If your podcast episodes exceed 25 MB, Whisper's limit, split the audio file before uploading. Most orchestration platforms can trigger a splitting step if the file size exceeds a threshold:


If file size > 25 MB:
  Split audio into 20-minute segments
  Run Whisper transcription on each segment
  Concatenate transcripts
Else:
  Upload entire file to Whisper

Testing and Monitoring

Before running this on production episodes, test it end-to-end with a short 10-minute practice podcast. Verify that Whisper produces clean, accurate transcripts; that Hour One generates usable modules; and that your learning platform receives the data correctly. Add logging at each step so you can debug failures.

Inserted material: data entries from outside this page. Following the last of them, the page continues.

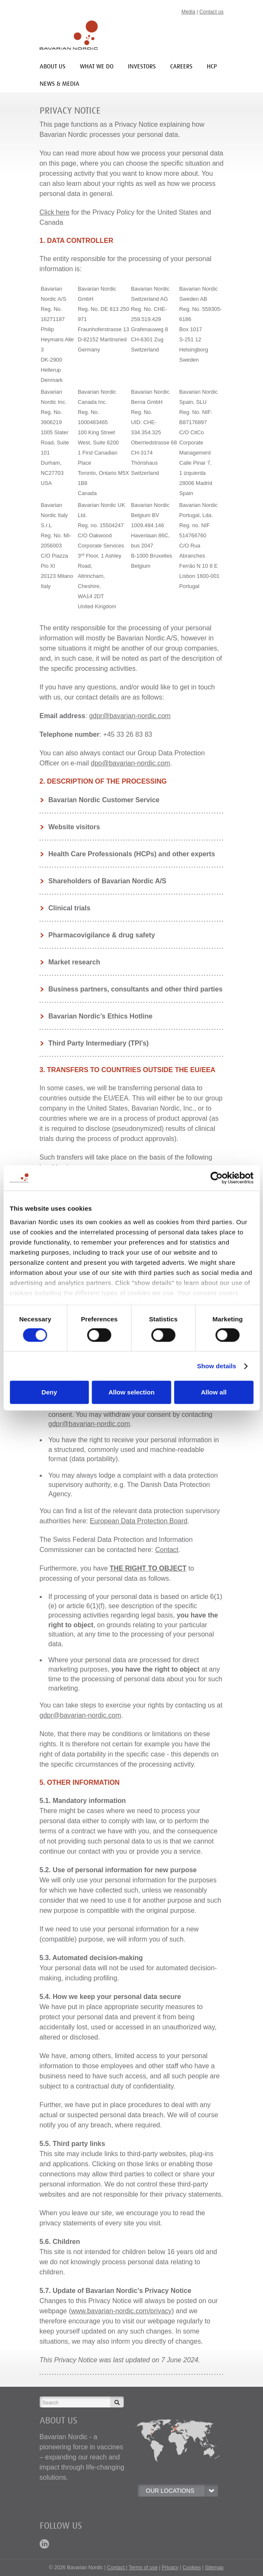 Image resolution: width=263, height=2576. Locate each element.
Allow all (214, 1392)
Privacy (170, 2568)
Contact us (211, 12)
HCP (212, 66)
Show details (216, 1366)
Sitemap (214, 2568)
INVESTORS (142, 66)
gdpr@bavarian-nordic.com (130, 715)
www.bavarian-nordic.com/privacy (121, 2311)
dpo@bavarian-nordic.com (130, 763)
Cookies (191, 2568)
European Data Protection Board (138, 1521)
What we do (97, 66)
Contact (166, 1549)
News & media (59, 83)
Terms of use (143, 2568)
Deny (49, 1392)
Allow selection (131, 1392)
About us (52, 66)
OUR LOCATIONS (182, 2490)
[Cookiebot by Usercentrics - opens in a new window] (216, 1177)
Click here (55, 212)
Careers (181, 66)
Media (188, 12)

In Make, use the "Run once" or "Trigger now" feature for testing. In n8n, use the "Execute workflow" button and inspect the output of each node.

Language and Localisation

Whisper supports multiple languages. If you produce podcasts in more than one language, specify the language code in the API request, or let Whisper auto-detect. For multilingual workflows, you might want Hour One to generate modules in different languages as well, which requires passing a language parameter to their API.

Cost Breakdown

ToolPlan NeededMonthly CostNotes
Whisper APIPay-as-you-go£0.60 per hour of audioTwo 2-hour episodes = £2.40. No minimum.
Hour OneStarter or Pro£50–£200+Depends on module volume and branding customisation. Contact sales for exact pricing.
n8n (self-hosted)Open source + server£0–£50Free software; you pay for hosting. Roughly £10–£50 per month on shared hosting.
MakePro or higher£20–£50Pro plan includes 10,000 operations per month. Sufficient for 10–20 podcast automations.
ZapierPro or Team£25–£50Similar operation limits; slower than Make for large file transfers.
Google DriveFree or Workspace£0–£10Free for personal; £10–£20 per user if part of Google Workspace.
AirtableFree or Pro£0–£20Free tier supports basic storage; Pro adds more records and automation.
Total (estimated)All tools£80–£160 per monthAssumes two podcasts per week and shared hosting. Scales with volume.

For a small podcast operation with one episode per week, total cost is roughly £50–£100 per month, including all tools and hosting. For a larger operation with daily content, costs scale with Whisper API usage but remain modest compared to hiring a transcription or instructional design service.

This workflow is practical because it eliminates handoffs, reduces transcription costs, and transforms raw audio into structured learning content without manual intervention. Once configured, it requires only that you upload your podcast file to a folder. Everything else happens automatically.